» **What the task asks**
If a line in the records below contains the word "Rehabilitacja", copy it.

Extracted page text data
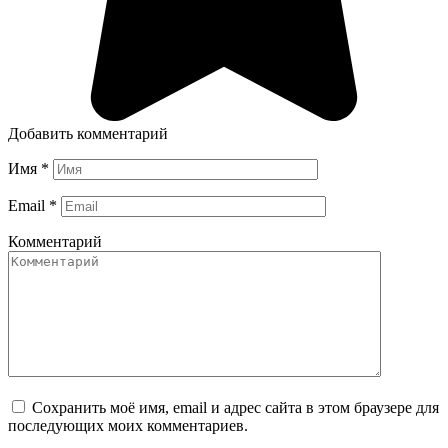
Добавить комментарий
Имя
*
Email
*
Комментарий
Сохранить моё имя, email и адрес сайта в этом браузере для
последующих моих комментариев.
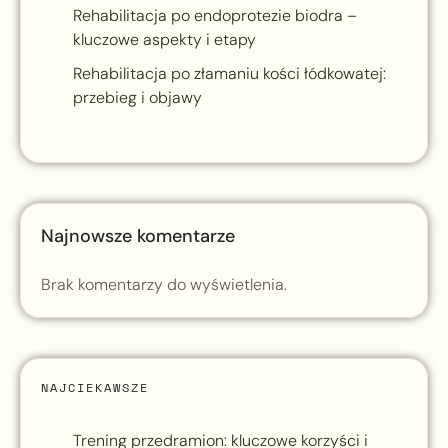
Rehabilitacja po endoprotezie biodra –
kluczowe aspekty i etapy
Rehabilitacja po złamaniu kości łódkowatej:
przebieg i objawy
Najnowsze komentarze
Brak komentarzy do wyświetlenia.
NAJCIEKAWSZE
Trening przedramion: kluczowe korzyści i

» **Answer to the exercise**
Rehabilitacja po endoprotezie biodra –
Rehabilitacja po złamaniu kości łódkowatej:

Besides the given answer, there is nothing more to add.